Requirement: Below are entries. Pull out all lines containing "diesel".

Extracted page text data
────────────────────
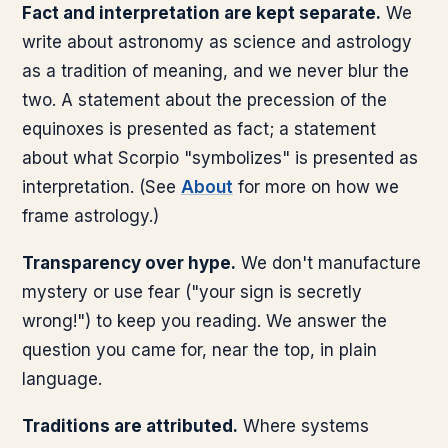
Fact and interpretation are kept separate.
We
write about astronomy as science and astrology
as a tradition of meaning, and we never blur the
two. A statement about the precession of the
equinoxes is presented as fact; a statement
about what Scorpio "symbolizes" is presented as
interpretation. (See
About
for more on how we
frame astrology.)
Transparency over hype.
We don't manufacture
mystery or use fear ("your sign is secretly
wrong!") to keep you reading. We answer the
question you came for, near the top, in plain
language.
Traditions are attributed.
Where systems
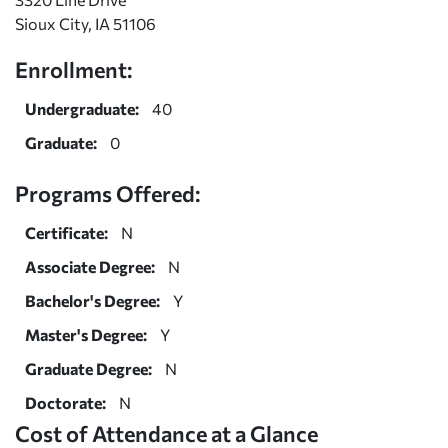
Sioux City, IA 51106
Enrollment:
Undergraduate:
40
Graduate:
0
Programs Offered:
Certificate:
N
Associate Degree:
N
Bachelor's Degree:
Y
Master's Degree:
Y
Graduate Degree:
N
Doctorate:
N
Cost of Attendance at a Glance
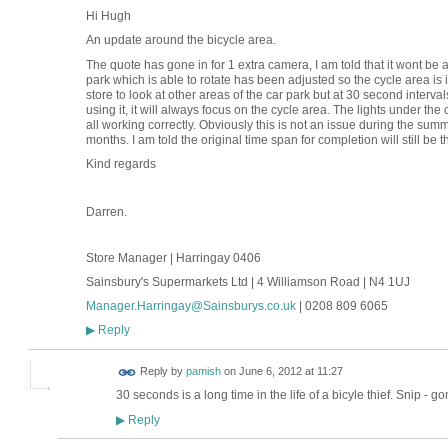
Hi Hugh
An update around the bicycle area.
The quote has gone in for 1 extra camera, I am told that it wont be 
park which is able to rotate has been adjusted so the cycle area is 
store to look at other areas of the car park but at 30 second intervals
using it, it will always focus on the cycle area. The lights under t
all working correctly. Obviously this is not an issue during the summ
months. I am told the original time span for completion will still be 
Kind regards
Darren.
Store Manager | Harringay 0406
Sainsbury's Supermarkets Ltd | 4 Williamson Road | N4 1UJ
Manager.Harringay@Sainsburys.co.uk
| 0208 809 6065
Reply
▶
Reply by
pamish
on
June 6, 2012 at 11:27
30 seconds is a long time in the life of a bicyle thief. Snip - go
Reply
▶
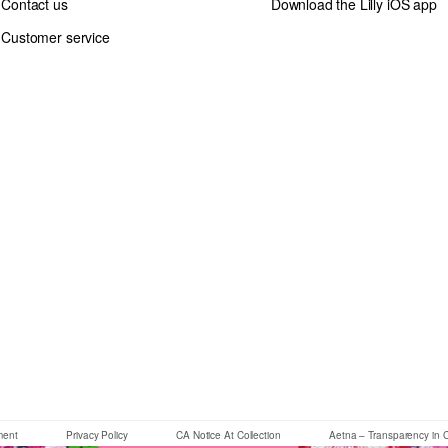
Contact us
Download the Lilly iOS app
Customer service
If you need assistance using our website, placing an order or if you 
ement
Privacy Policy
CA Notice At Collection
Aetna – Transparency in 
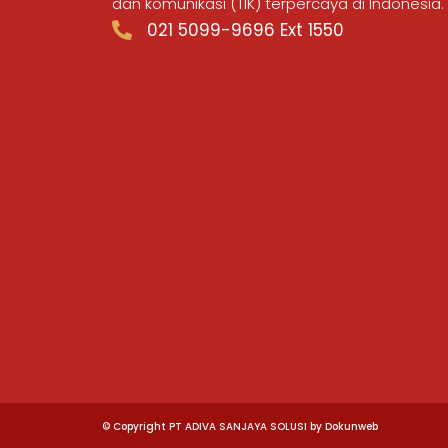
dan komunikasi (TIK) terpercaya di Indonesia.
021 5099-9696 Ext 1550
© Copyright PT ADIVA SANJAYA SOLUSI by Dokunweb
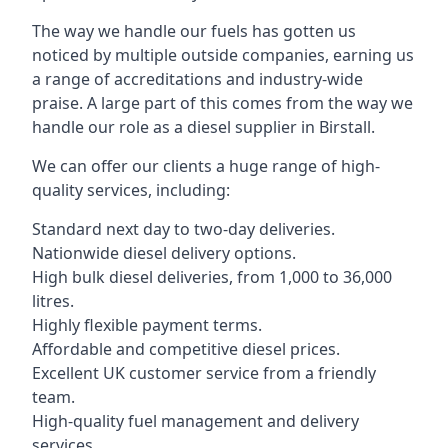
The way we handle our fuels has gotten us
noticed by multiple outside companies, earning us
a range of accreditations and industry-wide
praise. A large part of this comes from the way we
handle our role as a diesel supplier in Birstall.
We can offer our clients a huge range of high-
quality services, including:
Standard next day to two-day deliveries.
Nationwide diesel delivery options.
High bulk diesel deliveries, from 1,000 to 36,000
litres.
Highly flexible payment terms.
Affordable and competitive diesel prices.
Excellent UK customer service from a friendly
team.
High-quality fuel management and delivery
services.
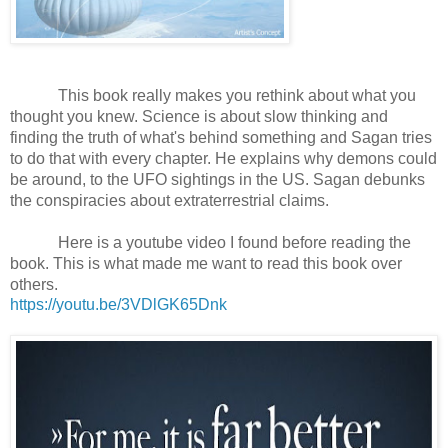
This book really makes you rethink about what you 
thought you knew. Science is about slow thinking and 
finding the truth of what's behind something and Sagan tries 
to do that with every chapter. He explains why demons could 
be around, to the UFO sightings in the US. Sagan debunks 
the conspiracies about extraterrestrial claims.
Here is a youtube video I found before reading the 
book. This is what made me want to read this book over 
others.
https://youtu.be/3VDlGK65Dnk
────────────────────
Solution to this problem:
handle our role as a diesel supplier in Birstall.
Nationwide diesel delivery options.
High bulk diesel deliveries, from 1,000 to 36,000
Affordable and competitive diesel prices.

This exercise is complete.